■ **WORK INSTRUCTIONS**
Using the records below, filter out every line that lacks "value" and copy the rest.

■ **SUPPLIED RECORDS**
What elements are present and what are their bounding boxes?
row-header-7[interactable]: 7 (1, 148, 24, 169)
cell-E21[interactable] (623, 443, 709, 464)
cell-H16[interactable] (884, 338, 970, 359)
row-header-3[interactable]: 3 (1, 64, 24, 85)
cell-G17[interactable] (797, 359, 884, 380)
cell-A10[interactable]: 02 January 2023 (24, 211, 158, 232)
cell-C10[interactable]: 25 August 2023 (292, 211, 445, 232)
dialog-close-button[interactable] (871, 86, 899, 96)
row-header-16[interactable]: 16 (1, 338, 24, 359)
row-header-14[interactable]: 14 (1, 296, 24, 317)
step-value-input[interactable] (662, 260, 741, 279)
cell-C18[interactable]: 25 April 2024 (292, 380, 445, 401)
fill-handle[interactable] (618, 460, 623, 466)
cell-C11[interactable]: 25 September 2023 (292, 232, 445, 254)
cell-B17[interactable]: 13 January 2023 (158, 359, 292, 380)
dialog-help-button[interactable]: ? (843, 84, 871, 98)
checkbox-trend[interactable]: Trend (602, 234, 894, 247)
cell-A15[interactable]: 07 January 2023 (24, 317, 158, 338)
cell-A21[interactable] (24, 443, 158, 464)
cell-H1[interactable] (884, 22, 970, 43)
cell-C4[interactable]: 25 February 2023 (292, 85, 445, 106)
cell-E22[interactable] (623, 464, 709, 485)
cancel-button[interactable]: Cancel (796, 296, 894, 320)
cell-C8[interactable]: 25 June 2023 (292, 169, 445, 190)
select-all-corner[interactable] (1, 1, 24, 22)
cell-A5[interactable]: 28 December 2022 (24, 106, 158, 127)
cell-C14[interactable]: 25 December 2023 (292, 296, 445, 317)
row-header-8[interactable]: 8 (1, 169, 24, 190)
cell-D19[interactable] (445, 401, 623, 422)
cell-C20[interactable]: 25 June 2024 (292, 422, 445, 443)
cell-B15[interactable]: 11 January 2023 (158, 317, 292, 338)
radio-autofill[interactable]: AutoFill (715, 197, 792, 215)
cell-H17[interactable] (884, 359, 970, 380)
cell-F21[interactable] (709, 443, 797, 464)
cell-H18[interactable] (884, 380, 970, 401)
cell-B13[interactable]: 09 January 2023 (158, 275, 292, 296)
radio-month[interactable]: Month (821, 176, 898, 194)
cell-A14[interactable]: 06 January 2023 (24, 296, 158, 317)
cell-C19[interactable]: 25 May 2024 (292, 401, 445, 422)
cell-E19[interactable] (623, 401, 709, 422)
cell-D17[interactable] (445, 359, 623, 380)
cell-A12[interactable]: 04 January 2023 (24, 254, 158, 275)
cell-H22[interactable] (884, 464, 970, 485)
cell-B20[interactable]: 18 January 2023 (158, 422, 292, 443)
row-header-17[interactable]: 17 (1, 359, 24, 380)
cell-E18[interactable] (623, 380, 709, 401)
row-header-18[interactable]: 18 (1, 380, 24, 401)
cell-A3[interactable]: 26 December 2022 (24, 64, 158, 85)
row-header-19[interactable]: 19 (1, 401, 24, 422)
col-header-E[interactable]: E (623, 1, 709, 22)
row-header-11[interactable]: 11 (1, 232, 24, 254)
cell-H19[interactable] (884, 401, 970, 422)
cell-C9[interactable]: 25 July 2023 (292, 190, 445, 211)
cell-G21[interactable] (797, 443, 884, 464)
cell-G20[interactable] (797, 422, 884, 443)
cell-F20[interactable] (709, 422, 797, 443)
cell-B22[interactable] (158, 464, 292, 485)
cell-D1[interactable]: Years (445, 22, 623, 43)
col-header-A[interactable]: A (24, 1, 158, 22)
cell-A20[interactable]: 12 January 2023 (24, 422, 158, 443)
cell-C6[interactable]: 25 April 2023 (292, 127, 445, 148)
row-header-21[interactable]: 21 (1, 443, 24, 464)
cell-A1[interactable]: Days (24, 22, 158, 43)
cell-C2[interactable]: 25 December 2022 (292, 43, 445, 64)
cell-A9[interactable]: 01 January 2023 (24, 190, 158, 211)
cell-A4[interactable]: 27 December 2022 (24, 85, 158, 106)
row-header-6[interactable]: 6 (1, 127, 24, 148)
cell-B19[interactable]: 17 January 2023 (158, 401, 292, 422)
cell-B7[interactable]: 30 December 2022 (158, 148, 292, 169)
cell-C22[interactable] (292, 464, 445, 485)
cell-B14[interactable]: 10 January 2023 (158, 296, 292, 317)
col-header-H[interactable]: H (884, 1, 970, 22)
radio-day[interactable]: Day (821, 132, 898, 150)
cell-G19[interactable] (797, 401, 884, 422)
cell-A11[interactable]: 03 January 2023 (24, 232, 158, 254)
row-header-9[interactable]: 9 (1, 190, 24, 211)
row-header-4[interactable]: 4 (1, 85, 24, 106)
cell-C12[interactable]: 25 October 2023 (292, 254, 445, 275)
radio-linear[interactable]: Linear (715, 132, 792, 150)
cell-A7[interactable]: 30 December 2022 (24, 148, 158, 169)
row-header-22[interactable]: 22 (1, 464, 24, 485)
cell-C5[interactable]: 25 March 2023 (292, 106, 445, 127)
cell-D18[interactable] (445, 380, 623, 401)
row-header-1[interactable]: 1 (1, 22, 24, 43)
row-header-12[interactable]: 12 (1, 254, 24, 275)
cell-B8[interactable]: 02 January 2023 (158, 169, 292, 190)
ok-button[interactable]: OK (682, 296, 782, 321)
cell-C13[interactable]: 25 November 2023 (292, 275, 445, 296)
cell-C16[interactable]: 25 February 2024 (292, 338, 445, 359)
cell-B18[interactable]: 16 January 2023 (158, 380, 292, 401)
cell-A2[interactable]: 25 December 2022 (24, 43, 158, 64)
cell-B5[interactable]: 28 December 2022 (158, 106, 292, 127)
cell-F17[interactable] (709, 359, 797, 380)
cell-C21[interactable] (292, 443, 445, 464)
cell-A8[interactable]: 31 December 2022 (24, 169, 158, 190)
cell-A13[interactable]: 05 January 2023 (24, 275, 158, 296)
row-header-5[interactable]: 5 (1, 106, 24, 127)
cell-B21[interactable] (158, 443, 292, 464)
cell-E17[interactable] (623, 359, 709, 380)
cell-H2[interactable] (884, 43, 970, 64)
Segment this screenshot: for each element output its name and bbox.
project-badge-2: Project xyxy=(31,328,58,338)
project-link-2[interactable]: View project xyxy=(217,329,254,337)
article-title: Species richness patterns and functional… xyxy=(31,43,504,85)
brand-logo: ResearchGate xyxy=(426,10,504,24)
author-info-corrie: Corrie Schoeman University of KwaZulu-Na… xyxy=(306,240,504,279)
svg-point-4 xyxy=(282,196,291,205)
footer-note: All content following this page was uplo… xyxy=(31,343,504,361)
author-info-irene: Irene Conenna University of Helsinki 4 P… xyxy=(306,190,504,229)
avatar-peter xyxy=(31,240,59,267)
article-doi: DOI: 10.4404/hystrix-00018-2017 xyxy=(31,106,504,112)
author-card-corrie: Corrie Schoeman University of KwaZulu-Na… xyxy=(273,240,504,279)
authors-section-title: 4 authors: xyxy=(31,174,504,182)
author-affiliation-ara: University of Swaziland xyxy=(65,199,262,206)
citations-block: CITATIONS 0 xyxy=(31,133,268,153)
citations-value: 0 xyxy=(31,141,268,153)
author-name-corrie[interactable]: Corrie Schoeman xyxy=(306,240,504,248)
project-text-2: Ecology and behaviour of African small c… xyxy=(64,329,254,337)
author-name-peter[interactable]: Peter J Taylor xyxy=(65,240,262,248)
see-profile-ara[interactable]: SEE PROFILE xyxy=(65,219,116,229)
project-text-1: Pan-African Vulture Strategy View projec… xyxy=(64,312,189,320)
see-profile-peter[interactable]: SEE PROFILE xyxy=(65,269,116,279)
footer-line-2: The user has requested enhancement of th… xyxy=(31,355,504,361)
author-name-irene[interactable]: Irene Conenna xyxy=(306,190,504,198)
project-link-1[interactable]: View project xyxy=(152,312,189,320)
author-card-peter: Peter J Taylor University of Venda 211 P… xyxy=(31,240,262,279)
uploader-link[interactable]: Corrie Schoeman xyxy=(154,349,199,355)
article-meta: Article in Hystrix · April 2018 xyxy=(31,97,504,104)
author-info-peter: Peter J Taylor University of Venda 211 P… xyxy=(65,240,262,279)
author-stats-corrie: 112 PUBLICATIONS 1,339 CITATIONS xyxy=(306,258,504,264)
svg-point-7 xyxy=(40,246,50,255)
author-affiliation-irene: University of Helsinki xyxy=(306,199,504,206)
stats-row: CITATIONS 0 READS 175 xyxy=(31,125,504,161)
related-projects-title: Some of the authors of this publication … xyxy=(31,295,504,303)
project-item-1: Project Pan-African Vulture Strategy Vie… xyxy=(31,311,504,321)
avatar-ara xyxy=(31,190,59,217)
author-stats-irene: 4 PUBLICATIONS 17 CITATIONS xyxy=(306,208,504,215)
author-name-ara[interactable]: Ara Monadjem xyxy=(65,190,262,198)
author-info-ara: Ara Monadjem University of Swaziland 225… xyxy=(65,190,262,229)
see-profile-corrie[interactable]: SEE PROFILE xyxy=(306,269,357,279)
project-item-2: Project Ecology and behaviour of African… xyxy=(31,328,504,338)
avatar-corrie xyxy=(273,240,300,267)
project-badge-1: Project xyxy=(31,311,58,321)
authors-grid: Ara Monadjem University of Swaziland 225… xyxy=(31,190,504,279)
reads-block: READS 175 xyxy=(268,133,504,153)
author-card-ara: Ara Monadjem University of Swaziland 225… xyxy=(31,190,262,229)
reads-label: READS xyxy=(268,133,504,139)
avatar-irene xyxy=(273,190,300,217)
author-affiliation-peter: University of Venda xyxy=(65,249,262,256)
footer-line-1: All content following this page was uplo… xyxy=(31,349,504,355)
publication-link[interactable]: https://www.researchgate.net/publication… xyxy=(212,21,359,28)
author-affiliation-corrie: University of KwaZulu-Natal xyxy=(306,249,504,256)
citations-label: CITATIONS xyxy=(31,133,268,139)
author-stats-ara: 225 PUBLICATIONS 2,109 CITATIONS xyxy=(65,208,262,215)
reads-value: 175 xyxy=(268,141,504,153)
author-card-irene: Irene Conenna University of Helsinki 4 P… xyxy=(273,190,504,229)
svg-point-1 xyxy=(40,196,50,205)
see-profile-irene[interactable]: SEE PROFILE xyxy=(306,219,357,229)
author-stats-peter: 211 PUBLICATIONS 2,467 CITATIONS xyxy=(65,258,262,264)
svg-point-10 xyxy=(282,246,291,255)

■ **YOUR SOLUTION**
step-value-input[interactable] (662, 260, 741, 279)
citations-value: 0 xyxy=(31,141,268,153)
reads-value: 175 xyxy=(268,141,504,153)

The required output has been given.